> **Activity**:
Write out every line below that includes the word "trough".

Rendered page images
:::

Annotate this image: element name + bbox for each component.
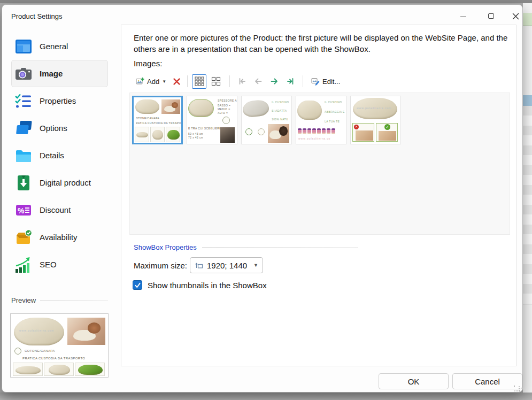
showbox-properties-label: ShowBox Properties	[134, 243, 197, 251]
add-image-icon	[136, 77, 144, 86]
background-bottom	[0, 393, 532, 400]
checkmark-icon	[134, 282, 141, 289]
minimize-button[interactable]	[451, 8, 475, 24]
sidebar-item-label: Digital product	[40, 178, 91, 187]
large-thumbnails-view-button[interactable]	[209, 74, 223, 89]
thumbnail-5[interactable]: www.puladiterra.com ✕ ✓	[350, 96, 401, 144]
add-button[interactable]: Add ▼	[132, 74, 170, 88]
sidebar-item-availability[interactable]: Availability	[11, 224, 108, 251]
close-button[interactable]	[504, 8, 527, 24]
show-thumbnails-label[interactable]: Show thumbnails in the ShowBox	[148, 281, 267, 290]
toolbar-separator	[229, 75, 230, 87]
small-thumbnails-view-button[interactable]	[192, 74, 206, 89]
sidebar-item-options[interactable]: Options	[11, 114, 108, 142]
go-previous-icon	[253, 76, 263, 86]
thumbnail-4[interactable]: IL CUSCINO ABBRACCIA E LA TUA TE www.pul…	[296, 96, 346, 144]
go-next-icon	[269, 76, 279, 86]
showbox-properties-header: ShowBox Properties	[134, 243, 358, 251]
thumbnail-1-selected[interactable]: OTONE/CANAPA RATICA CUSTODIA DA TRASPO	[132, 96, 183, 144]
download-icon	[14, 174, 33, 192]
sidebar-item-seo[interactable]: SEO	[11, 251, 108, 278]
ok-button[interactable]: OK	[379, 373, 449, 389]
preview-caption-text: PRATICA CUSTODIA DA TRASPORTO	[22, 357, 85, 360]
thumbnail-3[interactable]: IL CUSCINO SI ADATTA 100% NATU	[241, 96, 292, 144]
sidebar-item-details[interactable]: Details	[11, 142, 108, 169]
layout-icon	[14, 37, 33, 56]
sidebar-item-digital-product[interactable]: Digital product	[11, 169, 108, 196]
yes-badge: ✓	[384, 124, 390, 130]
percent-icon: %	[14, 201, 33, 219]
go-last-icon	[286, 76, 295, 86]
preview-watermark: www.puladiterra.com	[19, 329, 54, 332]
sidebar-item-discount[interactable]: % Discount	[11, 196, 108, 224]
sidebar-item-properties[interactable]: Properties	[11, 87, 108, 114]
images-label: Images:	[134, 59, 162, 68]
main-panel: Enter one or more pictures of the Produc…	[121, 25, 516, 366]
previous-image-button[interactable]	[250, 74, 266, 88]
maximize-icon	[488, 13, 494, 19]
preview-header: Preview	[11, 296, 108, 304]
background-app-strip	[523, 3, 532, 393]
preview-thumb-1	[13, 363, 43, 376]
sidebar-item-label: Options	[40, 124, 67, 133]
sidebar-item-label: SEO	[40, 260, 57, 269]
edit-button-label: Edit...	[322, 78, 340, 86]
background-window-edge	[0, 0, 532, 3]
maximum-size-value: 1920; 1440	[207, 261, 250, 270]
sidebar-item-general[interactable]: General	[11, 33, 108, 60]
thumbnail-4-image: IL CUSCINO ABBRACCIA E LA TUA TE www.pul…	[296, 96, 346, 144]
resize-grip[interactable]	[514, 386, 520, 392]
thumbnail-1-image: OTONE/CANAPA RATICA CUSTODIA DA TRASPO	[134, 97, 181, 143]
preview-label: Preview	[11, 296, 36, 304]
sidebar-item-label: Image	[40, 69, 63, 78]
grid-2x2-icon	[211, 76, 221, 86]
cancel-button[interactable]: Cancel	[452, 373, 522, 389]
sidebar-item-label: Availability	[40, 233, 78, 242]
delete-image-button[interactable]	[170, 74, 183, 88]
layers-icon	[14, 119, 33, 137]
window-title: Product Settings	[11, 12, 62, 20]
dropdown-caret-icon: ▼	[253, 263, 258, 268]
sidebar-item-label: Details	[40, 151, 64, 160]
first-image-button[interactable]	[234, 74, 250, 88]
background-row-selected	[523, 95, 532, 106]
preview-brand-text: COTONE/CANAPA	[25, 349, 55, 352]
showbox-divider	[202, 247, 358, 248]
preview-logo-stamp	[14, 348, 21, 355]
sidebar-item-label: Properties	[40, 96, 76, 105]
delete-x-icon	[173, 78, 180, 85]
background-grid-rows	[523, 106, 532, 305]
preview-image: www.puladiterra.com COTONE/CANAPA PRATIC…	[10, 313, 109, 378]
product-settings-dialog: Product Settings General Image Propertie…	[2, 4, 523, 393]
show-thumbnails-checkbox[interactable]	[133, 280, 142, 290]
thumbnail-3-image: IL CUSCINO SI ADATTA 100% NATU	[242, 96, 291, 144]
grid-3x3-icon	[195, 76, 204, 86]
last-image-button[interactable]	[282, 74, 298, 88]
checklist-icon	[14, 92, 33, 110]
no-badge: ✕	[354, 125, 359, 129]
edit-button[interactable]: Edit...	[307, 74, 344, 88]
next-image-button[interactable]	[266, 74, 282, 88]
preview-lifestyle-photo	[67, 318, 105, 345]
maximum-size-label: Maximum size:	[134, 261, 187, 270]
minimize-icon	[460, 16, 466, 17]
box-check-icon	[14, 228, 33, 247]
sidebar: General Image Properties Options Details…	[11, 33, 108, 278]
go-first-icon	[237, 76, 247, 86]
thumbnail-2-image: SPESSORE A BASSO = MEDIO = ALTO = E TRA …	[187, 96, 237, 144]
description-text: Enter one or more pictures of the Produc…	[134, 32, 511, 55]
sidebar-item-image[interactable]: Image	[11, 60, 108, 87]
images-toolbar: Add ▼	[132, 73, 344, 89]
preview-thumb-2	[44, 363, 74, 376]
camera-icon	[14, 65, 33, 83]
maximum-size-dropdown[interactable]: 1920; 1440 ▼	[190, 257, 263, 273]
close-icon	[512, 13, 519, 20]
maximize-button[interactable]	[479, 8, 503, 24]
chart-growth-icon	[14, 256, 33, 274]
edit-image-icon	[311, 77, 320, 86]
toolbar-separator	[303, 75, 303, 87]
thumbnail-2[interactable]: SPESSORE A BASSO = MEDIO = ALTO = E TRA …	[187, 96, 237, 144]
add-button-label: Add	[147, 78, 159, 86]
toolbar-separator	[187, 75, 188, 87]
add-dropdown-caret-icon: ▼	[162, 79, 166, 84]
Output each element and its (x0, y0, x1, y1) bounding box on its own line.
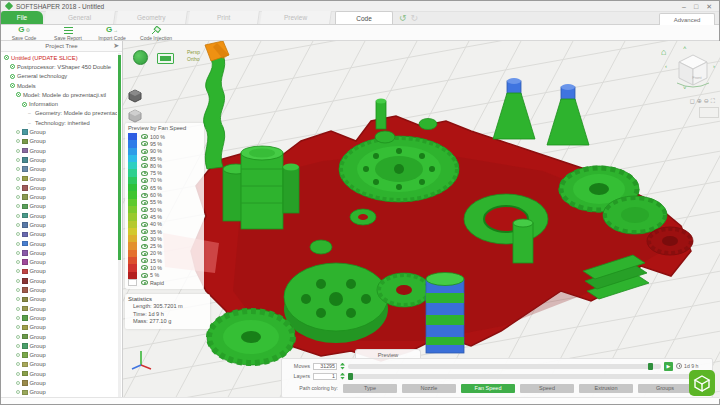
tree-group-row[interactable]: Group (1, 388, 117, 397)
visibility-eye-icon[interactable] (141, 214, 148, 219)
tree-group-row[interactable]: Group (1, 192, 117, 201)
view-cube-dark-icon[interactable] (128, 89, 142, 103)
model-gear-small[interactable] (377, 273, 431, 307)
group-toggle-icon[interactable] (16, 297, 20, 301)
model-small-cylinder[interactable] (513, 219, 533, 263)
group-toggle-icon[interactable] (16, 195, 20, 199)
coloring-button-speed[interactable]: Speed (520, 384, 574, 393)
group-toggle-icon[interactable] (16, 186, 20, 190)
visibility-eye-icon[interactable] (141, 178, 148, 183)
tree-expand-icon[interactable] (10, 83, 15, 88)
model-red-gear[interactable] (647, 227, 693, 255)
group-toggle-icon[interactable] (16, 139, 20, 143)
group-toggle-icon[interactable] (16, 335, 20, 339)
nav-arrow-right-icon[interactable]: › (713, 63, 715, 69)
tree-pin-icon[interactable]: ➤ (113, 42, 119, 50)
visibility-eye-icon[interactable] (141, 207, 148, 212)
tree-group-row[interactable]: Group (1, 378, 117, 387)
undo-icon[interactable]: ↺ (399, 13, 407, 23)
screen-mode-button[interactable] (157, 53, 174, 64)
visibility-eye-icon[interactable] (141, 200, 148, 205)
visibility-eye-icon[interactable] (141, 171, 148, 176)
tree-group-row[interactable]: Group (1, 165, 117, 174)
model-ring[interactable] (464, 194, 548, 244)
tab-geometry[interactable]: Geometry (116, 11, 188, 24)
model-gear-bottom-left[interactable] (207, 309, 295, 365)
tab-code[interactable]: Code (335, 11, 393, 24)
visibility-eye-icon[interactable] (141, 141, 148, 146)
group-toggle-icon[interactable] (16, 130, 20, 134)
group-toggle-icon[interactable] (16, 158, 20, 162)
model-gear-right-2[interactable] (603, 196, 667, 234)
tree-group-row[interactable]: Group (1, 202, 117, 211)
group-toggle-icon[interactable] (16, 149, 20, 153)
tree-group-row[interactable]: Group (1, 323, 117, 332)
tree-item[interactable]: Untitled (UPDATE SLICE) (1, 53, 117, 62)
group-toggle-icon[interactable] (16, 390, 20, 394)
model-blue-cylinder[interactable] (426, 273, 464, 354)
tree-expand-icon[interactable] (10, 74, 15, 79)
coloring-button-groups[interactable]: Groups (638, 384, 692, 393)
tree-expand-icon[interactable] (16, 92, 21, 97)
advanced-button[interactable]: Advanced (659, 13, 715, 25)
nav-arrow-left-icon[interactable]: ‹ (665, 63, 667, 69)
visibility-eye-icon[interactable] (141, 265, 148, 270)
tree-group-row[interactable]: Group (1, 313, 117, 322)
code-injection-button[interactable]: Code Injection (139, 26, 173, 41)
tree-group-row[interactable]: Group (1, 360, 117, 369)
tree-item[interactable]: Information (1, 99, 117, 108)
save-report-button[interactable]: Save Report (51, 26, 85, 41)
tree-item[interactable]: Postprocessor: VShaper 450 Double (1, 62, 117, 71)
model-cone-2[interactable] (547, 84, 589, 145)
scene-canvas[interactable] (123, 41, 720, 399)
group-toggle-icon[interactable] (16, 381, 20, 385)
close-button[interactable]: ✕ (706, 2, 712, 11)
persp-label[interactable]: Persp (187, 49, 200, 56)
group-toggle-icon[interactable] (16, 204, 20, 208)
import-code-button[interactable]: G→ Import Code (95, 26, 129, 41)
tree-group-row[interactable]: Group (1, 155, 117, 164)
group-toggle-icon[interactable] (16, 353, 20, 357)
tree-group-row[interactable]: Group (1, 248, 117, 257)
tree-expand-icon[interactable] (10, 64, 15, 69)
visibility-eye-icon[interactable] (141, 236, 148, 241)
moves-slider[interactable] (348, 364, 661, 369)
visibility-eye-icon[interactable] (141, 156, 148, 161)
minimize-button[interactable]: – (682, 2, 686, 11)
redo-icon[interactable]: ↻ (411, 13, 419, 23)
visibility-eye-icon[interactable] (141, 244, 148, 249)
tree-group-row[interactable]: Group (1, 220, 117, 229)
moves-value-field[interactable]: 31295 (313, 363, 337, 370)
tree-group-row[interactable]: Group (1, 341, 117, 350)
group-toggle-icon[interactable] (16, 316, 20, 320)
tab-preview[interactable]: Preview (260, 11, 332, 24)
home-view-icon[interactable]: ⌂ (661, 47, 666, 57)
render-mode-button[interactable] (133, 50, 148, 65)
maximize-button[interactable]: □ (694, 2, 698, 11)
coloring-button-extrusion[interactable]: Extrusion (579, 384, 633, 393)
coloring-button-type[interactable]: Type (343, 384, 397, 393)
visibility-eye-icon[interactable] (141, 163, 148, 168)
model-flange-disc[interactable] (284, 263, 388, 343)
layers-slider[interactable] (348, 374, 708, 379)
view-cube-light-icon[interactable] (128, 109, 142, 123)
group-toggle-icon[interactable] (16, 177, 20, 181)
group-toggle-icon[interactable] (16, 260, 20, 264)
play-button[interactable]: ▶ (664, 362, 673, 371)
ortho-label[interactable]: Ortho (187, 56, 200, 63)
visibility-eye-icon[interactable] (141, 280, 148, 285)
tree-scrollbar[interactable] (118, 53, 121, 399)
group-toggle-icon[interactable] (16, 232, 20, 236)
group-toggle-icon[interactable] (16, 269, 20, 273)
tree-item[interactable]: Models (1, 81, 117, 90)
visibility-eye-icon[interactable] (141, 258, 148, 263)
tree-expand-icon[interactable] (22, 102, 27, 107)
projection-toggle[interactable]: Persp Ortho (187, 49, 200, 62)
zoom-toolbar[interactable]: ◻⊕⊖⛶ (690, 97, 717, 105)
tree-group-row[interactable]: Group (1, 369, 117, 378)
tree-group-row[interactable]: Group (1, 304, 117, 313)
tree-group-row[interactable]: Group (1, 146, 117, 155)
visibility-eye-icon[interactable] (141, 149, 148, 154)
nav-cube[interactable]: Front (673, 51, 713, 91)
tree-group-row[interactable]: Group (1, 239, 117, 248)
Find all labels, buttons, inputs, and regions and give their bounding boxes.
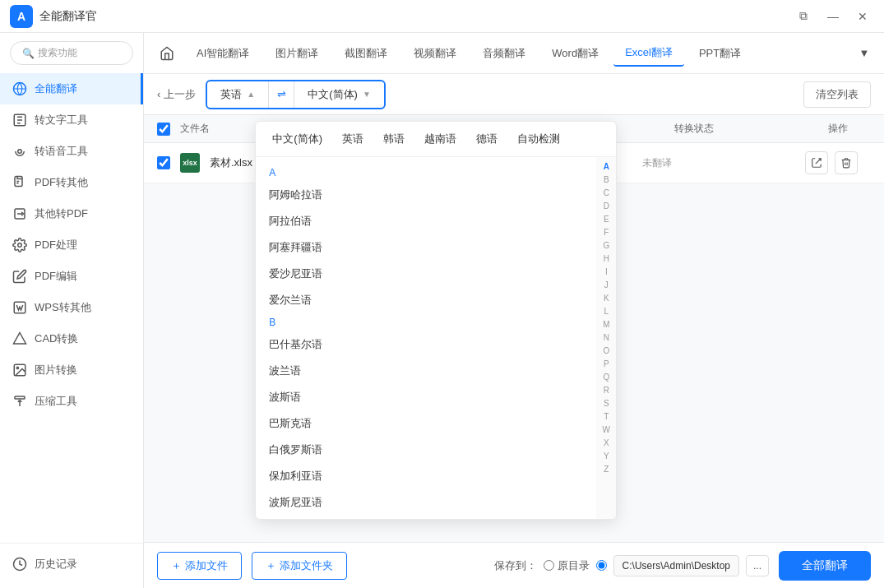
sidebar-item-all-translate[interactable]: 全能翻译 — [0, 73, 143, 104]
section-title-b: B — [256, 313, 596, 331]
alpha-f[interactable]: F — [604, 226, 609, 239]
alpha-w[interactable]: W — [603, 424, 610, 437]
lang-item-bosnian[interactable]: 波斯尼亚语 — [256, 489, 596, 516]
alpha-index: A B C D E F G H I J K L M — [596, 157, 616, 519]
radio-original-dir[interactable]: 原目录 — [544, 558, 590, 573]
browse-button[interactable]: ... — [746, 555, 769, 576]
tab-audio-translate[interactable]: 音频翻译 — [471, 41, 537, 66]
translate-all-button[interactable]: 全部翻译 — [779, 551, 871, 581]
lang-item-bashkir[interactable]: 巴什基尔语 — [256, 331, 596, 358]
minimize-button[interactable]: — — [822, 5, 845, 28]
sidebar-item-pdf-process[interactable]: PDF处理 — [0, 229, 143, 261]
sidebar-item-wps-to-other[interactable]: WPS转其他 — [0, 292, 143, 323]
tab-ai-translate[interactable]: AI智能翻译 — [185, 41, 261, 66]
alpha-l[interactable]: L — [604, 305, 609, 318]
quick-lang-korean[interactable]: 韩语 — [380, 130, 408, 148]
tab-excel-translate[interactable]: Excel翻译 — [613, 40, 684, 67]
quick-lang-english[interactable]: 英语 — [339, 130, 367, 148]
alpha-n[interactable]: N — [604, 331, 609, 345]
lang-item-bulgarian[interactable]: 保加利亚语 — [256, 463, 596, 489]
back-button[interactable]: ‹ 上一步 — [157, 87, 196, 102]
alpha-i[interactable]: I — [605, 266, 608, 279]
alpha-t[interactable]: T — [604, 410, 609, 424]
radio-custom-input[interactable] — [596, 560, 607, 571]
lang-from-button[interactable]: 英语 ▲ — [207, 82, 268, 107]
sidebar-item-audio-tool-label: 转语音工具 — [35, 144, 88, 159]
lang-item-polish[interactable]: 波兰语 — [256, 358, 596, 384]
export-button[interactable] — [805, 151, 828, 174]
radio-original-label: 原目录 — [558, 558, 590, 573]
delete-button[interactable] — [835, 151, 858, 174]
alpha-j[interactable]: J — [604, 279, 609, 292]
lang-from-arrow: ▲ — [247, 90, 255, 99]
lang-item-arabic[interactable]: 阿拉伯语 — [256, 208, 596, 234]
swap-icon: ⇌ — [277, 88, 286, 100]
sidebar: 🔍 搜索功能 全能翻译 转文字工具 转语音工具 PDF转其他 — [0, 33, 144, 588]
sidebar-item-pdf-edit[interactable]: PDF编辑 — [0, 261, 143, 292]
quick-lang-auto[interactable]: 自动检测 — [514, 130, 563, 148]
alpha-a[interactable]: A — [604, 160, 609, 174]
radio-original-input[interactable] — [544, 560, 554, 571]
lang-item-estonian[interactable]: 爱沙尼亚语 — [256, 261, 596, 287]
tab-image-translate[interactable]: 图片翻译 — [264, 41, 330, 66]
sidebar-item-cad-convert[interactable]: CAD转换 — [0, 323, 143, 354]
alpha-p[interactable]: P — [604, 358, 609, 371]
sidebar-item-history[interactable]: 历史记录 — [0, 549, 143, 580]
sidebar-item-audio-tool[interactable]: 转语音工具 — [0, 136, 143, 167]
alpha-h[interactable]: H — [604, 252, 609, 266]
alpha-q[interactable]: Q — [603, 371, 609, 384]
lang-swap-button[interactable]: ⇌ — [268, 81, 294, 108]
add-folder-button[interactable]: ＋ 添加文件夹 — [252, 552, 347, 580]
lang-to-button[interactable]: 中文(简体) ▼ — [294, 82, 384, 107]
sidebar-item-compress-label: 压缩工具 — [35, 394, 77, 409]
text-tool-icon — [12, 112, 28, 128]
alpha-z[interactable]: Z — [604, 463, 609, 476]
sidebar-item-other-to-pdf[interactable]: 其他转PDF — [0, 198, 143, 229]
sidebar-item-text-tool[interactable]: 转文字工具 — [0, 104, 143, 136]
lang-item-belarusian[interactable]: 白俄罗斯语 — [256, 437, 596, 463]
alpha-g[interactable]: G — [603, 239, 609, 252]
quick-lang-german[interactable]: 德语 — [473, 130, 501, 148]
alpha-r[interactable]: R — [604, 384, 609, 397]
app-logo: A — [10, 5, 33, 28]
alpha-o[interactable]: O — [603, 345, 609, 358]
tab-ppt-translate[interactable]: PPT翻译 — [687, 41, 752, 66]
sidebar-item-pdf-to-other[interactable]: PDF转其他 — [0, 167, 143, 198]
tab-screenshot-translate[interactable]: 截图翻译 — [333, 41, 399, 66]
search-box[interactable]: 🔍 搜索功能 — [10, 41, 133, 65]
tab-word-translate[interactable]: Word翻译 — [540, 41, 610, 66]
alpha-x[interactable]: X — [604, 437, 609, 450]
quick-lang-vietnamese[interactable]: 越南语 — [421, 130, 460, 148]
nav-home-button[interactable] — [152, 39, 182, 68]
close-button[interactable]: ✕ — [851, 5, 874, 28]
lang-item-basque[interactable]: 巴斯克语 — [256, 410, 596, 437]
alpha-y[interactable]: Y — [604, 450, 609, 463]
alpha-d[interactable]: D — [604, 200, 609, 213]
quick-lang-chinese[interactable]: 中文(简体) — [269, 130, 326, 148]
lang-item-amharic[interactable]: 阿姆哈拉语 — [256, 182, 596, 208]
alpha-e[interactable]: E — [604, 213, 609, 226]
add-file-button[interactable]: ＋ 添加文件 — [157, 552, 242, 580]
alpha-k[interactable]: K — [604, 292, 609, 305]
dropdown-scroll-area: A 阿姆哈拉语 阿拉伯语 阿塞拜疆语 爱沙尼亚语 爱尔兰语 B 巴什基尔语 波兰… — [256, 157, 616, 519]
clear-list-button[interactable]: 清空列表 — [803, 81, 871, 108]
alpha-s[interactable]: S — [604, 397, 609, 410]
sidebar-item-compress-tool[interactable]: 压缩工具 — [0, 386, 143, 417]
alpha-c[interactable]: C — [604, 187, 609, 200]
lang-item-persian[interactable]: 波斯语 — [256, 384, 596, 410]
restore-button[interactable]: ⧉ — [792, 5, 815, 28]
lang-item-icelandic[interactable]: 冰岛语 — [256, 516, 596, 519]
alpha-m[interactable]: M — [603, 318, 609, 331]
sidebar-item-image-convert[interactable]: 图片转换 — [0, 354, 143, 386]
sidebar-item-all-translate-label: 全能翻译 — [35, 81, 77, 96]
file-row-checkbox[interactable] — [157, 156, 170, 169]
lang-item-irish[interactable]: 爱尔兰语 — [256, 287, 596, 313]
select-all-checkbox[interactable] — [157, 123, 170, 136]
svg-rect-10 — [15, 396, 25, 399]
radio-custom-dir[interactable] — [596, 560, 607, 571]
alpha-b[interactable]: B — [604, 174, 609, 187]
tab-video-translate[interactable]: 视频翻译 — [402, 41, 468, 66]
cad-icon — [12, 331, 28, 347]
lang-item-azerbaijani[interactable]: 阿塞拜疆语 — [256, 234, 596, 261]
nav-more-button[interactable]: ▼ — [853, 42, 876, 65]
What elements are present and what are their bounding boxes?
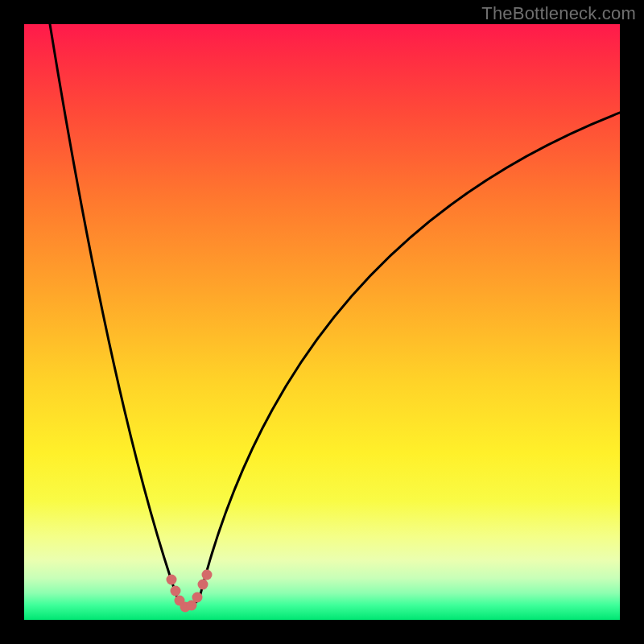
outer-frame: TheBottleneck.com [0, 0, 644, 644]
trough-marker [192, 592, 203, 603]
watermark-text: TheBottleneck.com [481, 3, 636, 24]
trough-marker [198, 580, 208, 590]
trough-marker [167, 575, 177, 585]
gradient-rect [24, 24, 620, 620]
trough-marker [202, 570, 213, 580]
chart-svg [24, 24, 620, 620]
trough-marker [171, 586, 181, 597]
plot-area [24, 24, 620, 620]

:::

> **Result of the exercise**:
trough-marker [192, 592, 203, 603]
trough-marker [198, 580, 208, 590]
trough-marker [167, 575, 177, 585]
trough-marker [202, 570, 213, 580]
trough-marker [171, 586, 181, 597]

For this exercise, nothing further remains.